EXTRACTED DATA.

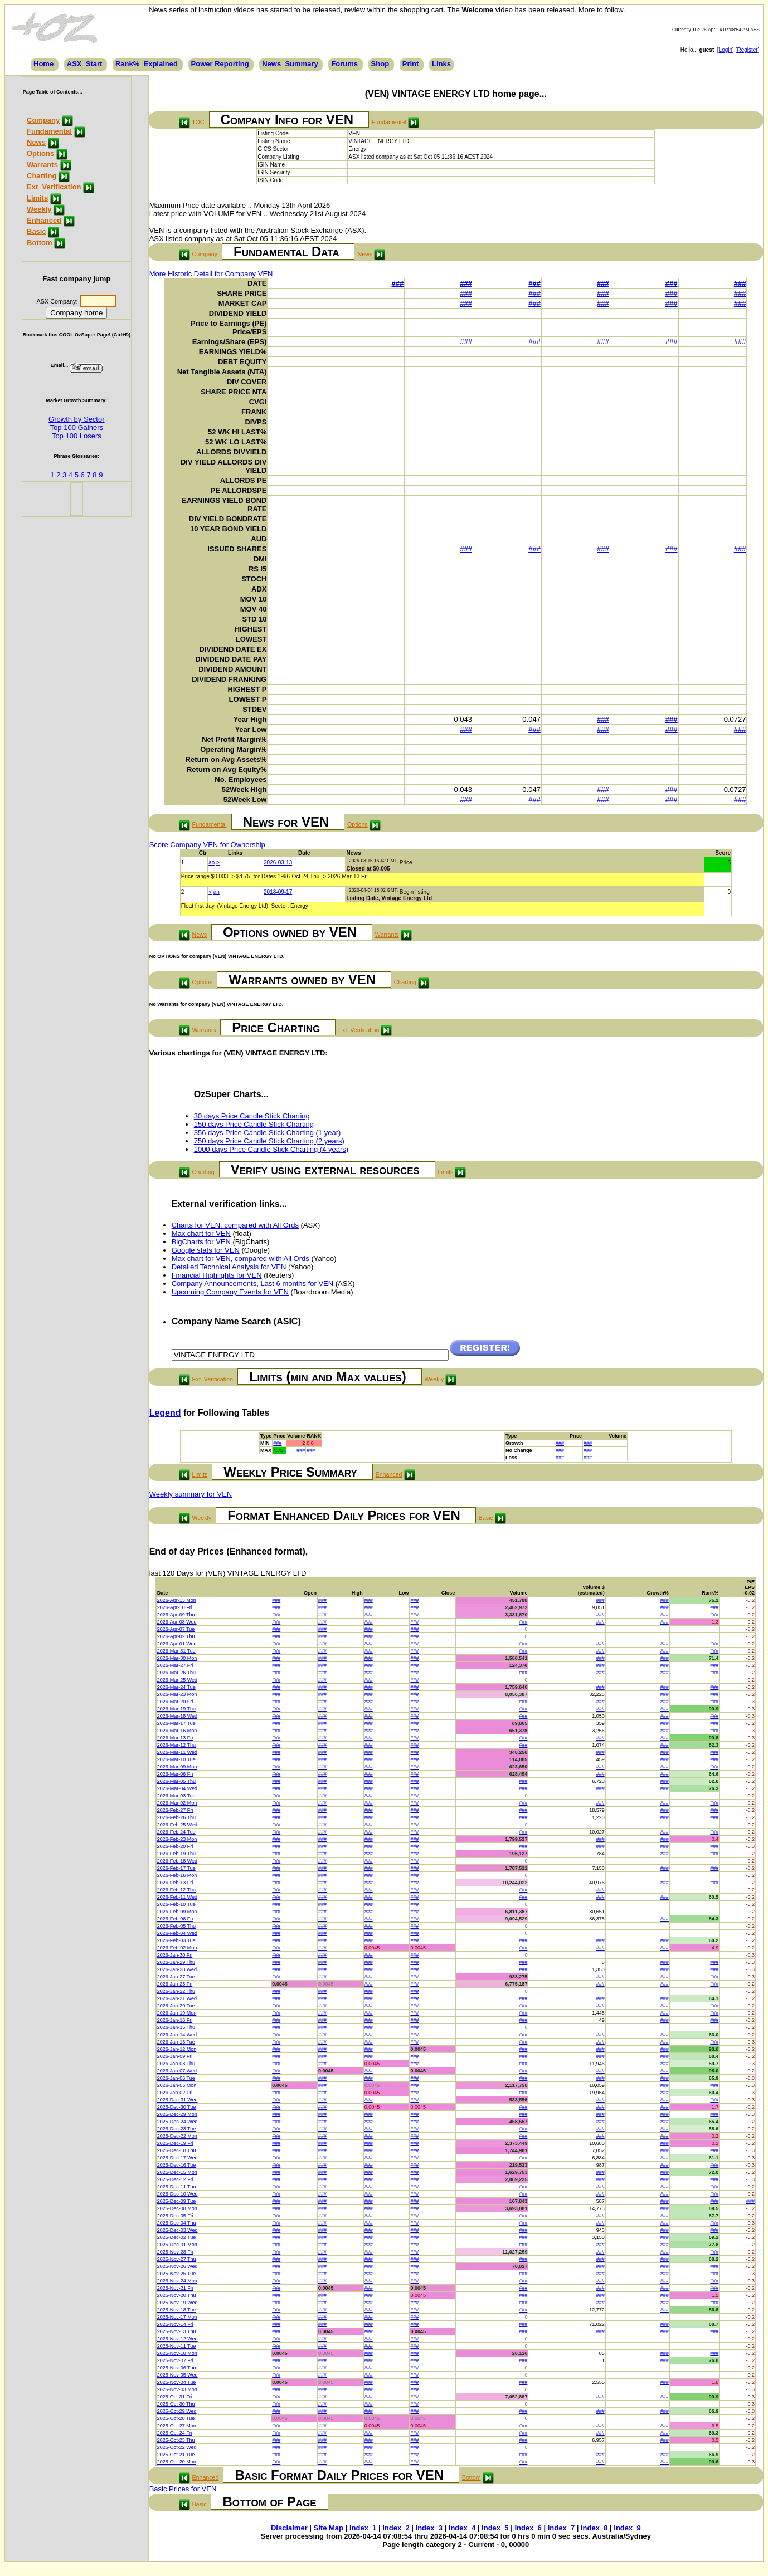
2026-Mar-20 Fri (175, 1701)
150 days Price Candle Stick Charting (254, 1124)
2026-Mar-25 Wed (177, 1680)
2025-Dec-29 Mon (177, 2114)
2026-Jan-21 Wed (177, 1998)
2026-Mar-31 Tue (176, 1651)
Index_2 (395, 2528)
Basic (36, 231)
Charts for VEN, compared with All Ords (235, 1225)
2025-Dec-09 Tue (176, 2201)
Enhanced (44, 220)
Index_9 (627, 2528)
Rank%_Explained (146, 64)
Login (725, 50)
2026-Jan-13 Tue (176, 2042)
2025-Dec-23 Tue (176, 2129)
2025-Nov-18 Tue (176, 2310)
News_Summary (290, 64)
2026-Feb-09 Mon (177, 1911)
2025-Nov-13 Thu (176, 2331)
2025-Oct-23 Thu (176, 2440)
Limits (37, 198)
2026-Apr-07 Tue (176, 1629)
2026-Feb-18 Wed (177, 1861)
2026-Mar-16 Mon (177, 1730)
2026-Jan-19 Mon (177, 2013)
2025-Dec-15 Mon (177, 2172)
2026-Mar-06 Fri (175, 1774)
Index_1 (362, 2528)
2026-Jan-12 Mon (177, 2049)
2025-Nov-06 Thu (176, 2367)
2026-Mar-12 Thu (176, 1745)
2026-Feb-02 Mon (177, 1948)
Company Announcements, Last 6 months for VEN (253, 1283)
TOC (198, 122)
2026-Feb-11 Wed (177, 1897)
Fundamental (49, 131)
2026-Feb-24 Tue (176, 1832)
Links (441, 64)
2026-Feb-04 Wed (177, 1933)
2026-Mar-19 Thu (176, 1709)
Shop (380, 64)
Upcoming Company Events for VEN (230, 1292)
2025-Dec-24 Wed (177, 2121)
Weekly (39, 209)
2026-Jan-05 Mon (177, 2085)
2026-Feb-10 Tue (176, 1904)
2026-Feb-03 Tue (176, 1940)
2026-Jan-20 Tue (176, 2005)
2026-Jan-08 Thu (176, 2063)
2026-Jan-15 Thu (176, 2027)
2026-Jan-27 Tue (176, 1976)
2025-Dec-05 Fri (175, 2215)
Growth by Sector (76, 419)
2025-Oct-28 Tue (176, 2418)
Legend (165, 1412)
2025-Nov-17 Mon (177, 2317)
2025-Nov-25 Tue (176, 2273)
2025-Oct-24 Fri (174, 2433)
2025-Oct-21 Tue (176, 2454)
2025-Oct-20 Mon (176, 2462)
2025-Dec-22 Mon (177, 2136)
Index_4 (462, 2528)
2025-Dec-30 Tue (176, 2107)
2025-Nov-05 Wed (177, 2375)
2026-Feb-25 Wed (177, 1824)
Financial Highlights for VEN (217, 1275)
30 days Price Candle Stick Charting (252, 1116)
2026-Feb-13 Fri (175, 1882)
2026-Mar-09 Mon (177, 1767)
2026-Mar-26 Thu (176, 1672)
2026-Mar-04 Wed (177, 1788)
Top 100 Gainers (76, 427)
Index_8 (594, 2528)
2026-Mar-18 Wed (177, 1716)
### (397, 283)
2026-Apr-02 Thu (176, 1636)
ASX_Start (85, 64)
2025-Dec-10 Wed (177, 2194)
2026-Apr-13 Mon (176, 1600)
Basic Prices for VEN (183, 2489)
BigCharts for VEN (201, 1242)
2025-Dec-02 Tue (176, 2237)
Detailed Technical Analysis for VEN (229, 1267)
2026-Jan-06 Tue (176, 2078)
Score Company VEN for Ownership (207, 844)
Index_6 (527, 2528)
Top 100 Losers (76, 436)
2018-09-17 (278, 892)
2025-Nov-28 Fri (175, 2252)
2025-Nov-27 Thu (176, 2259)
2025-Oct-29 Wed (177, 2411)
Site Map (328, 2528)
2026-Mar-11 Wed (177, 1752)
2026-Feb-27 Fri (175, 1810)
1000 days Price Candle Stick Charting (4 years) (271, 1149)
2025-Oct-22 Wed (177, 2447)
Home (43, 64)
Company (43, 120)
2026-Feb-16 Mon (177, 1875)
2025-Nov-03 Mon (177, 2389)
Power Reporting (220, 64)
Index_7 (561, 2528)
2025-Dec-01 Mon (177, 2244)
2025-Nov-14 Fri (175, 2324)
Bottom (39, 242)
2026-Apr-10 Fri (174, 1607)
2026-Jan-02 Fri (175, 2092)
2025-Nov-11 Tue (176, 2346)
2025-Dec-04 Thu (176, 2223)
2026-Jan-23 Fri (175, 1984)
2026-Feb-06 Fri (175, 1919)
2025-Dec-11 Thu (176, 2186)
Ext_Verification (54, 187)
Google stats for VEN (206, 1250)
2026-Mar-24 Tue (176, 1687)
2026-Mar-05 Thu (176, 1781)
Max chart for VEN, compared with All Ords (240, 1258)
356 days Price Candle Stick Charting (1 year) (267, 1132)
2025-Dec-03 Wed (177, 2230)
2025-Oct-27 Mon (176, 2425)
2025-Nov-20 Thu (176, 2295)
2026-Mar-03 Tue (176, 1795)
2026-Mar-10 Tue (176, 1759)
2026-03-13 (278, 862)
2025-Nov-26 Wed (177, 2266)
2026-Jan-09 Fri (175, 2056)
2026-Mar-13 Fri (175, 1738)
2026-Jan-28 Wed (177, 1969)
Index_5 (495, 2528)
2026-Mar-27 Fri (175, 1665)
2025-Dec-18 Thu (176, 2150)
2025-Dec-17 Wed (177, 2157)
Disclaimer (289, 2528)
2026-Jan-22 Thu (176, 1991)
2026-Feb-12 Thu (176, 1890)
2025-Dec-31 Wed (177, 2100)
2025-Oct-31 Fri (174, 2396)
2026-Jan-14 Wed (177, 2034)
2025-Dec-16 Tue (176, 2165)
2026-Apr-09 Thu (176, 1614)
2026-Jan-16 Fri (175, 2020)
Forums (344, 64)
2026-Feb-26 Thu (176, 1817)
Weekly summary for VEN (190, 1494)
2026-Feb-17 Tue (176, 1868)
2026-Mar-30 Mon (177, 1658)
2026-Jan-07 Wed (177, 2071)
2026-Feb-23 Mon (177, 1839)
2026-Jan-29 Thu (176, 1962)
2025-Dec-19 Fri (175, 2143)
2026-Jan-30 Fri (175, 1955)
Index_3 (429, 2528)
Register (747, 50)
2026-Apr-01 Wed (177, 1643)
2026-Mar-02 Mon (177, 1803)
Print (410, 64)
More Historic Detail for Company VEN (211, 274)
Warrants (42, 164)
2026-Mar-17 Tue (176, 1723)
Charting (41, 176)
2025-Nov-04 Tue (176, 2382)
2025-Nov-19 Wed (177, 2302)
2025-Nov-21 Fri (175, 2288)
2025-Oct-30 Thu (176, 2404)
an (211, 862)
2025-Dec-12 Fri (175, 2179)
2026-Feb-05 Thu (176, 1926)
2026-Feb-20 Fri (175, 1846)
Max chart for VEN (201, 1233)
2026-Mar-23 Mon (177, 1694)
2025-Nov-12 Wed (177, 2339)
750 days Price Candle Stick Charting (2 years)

EXERCISE PROMPT. State how many lines in the entries hold "Candle". Nothing should come before or after the number.

ANSWER SPACE. 5